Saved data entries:
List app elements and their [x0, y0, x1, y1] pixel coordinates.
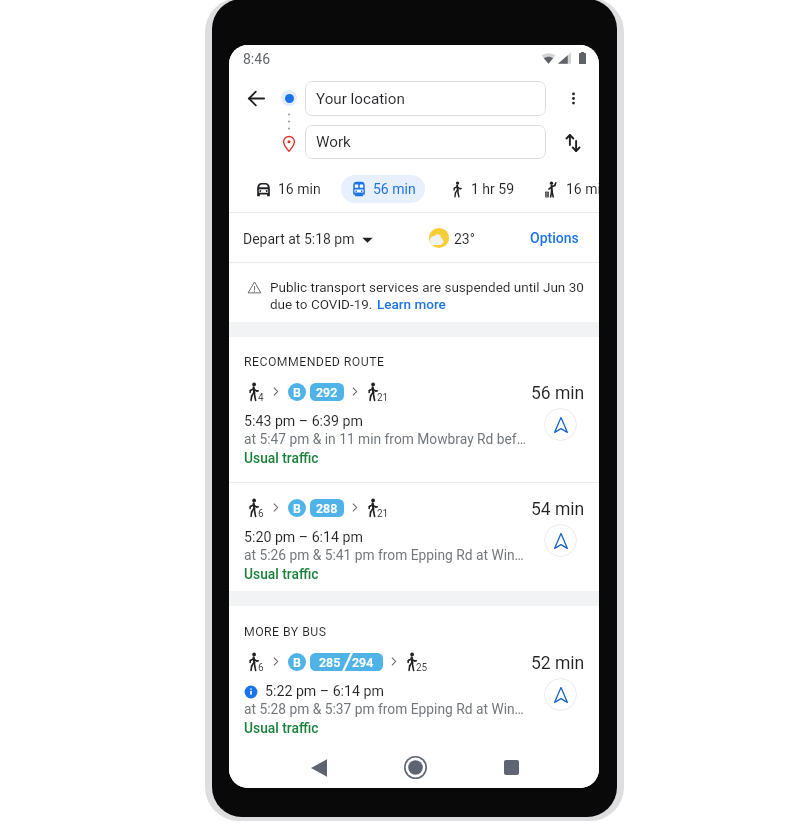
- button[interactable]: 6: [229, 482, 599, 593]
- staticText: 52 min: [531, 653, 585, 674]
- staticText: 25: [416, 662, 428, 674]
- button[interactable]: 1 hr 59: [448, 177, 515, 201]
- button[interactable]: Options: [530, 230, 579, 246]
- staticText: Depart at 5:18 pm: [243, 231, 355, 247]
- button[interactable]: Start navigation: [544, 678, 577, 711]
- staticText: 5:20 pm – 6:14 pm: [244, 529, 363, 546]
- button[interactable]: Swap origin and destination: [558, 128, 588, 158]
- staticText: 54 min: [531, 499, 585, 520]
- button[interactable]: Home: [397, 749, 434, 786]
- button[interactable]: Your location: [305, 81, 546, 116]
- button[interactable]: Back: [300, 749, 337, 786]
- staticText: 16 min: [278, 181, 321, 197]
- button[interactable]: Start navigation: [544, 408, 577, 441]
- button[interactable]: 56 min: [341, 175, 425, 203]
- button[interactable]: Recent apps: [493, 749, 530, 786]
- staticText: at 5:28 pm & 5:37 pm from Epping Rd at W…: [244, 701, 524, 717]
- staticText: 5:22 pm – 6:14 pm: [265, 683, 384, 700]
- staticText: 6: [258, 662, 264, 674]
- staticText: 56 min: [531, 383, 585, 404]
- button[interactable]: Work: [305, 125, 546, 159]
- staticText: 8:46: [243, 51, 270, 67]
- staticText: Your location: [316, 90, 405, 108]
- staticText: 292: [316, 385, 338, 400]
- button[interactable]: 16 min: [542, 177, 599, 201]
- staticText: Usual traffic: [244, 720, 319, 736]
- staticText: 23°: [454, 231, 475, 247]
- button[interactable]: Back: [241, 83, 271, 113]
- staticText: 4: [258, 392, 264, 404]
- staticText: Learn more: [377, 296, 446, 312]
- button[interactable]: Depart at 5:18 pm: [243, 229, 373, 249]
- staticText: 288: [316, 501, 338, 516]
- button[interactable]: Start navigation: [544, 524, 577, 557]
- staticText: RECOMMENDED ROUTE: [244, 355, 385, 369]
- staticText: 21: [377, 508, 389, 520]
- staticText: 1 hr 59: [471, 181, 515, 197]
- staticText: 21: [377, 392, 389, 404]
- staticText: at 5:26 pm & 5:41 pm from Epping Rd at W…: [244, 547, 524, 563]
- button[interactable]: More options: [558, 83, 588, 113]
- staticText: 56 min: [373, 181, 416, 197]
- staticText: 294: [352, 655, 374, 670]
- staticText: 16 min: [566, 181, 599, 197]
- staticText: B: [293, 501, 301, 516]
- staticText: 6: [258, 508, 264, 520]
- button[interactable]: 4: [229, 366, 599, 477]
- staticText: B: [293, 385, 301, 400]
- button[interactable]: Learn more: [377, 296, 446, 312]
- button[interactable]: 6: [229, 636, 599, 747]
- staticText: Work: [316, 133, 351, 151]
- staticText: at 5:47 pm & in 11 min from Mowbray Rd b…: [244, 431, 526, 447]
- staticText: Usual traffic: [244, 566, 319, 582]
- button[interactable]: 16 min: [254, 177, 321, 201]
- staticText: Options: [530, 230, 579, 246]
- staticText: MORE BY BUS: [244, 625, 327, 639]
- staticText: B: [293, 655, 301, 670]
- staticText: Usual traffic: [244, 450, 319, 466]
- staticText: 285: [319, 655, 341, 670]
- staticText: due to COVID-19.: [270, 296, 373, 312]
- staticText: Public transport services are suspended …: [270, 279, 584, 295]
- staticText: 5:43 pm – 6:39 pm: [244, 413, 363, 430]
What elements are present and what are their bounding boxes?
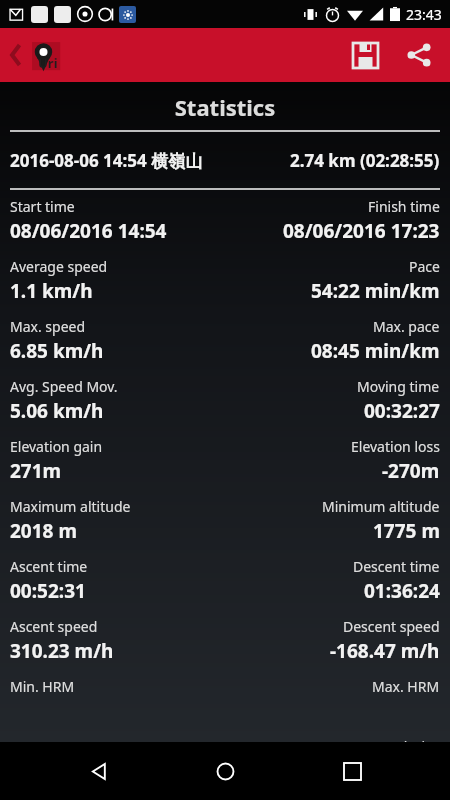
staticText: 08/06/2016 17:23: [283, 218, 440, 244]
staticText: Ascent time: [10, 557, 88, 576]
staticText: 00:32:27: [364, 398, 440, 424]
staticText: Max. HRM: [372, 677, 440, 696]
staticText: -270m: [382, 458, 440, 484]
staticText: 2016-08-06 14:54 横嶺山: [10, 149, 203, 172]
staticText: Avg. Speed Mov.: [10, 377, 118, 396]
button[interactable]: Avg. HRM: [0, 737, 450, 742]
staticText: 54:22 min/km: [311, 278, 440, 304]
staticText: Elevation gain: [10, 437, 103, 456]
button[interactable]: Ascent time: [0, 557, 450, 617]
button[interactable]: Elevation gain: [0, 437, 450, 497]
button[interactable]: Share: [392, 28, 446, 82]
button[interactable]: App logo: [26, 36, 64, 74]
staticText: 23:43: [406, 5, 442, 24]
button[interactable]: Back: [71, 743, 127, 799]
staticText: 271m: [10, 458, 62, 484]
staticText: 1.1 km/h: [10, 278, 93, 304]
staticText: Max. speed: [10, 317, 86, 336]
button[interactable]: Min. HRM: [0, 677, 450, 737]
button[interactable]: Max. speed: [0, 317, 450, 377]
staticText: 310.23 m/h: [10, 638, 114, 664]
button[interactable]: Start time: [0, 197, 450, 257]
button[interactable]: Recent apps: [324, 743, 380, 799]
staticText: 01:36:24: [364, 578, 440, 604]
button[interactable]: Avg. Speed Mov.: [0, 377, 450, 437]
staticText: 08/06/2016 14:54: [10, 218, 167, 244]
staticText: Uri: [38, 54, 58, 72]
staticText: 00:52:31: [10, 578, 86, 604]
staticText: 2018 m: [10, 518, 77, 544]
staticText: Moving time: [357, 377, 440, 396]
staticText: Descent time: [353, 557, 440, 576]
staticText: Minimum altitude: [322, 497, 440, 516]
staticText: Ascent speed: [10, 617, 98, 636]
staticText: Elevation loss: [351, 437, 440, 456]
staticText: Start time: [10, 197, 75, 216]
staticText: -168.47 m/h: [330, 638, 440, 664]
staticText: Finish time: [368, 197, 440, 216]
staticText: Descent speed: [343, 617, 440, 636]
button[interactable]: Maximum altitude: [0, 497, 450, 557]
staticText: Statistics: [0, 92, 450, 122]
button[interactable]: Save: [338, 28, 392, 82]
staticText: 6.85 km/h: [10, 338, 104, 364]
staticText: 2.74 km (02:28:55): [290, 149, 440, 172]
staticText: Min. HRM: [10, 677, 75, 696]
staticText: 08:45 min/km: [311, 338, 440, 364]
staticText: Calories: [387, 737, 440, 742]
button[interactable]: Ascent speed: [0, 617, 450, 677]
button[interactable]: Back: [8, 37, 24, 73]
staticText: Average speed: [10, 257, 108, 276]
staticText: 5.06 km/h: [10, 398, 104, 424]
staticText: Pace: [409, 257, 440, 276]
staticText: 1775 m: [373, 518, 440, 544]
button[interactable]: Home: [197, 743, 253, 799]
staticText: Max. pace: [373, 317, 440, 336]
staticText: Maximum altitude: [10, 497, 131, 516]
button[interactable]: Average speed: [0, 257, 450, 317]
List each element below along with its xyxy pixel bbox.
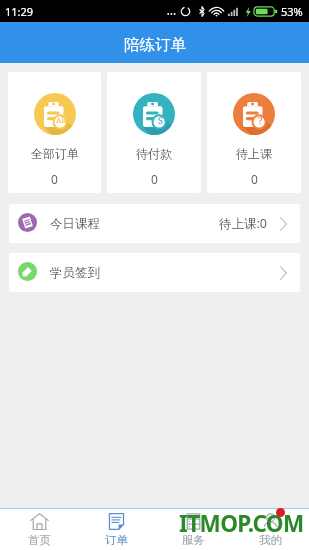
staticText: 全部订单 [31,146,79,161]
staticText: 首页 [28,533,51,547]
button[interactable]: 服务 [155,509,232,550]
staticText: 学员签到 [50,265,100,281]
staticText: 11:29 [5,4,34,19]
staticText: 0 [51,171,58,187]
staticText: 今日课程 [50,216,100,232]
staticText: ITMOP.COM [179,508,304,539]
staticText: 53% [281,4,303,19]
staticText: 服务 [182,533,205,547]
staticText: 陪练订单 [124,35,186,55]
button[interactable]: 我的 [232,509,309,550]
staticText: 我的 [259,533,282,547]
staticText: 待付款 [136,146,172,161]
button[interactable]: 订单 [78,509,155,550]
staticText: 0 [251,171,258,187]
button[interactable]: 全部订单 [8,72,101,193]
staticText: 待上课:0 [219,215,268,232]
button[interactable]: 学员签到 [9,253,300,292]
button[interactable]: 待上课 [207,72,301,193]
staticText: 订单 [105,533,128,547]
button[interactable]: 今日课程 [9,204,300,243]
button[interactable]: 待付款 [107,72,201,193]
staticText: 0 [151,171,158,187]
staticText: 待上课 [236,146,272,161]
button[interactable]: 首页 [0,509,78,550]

- What you have to do: Skipping any pictures, copy the line that holds "List each element" and each line after it through the last line of the records, unchanged, and no other lines.

- Problem solution:
List each element below along with its xyxy pixel bbox.
staticText: 全部订单 [31,146,79,161]
staticText: 首页 [28,533,51,547]
button[interactable]: 服务 [155,509,232,550]
staticText: 学员签到 [50,265,100,281]
staticText: 11:29 [5,4,34,19]
staticText: 0 [51,171,58,187]
staticText: 今日课程 [50,216,100,232]
staticText: ITMOP.COM [179,508,304,539]
staticText: 53% [281,4,303,19]
staticText: 服务 [182,533,205,547]
staticText: 陪练订单 [124,35,186,55]
button[interactable]: 我的 [232,509,309,550]
staticText: 我的 [259,533,282,547]
staticText: 待付款 [136,146,172,161]
button[interactable]: 订单 [78,509,155,550]
staticText: 0 [251,171,258,187]
button[interactable]: 全部订单 [8,72,101,193]
staticText: 待上课:0 [219,215,268,232]
button[interactable]: 学员签到 [9,253,300,292]
button[interactable]: 待上课 [207,72,301,193]
staticText: 订单 [105,533,128,547]
button[interactable]: 今日课程 [9,204,300,243]
button[interactable]: 待付款 [107,72,201,193]
staticText: 0 [151,171,158,187]
staticText: 待上课 [236,146,272,161]
button[interactable]: 首页 [0,509,78,550]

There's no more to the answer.